When they met she was teaching English at the same school and their nodding acquaintanceship, lunches, dating, sleeping together and marriage had followed a pattern totally without surprises. The surprise came afterwards when Julia began to manifest a sharp restlessness that Martin had never suspected in her. She began to complain about the small town they lived in, the tedium of spending the bulk of one’s time with teenagers, and the meaninglessness of processing students year after year like cars on a conveyor belt. There was nothing in which she said that he hadn’t given thought to, but she had imparted an urgency which he found compelling.
Their years in the city had been tumultuous, beginning with finding a new apartment and ending with their final fight about Martin’s desire for a child. Instead of enjoying their marriage, they merely defended it or held on to it. And finally, they abandoned it. The breakup had come two months earlier when, in classic style, Martin packed two suitcases, and three boxes of belongings into a friend’s car and moved to a hotel.
The door to the steam room slid open and was quickly closed. There was a slight drop in temperature as a bolt of cool air was sucked into the space. Martin was abruptly pulled from his reverie, something which ordinarily annoyed him. But now he welcomed the interruption, for thoughts of Julia invariably ended in upsetting fantasies, seeing her with another man or getting mugged or raped. He turned his head to one side to face the door.
“Sorry lo disturb,” a soft melodic voice said.
“Oh, Robert,” Martin replied. “It’s you.”

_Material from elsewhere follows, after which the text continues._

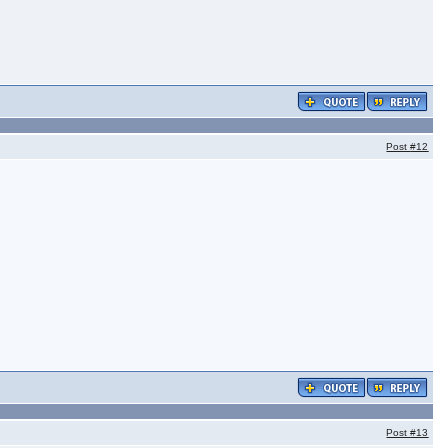
Post
#12
Post
#13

“It usually is,” the other man said.
Robert’s tall thin body suddenly emerged from the hot white cloud. He was the yoga instructor at the spa and by this time the only one who had been there longer than Martin. Teaching yoga was his chosen profession so, unlike the other employees, he manifested a certain professionalism which Martin appreciated. The two men had developed that kind of intimate anonymity which acts as social currency in most work situations.

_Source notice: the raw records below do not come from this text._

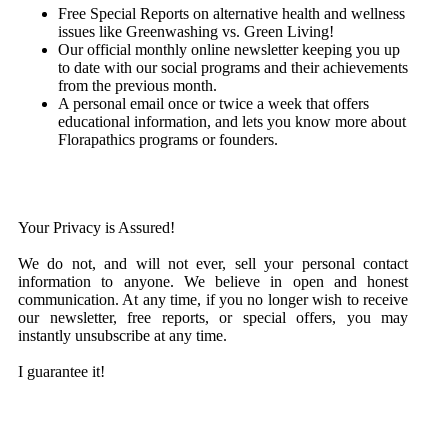
Free Special Reports on alternative health and wellness
issues like
Greenwashing vs. Green Living!
Our official monthly online newsletter keeping you up
to date with our social programs and their achievements
from the previous month.
A personal email once or twice a week that offers
educational information, and lets you know more about
Florapathics programs or founders.
Your Privacy is Assured!
We do not, and will not ever, sell your personal contact
information to anyone. We believe in open and honest
communication. At any time, if you no longer wish to receive
our newsletter, free reports, or special offers, you may
instantly unsubscribe at any time.
I guarantee it!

Over a period of time they had accumulated a great deal of feeling for the texture of one another’s lives and had learned to read each other’s moods with almost complete accuracy. Yet, neither knew the other’s exact address. Their central conversation revolved around a discussion of the various virtues of yogic versus calisthenic approaches to fitness. And whenever they finished talking about the matter on the level of physiology, Robert would add, “But the yoga that you see, the actual postures and movements, is only the vehicle for something else. It isn’t an end in itself.” He had steadfastly refused to discuss that aspect of it further, saying that it would reveal itself when Martin was ready.
Aside from this, what he considered a tone of surperiority in Robert’s attitude, Martin liked the man well enough, and even felt drawn to him. His involvement with his relationship to Julia, however, absorbing to the point of obsession, had kept him from fuller contacts with anyone else, including Robert.
“You do the corpse pose better than anyone I’ve ever seen,” Robert said, referring to Martin’s posture on the slab, lying on his back, legs apart, arms at his sides. “Sometimes I’m afraid you’ll get into it so deeply that I’ll come in here and find only your body remaining.” He sat down on the lower tier just below where Martin lay.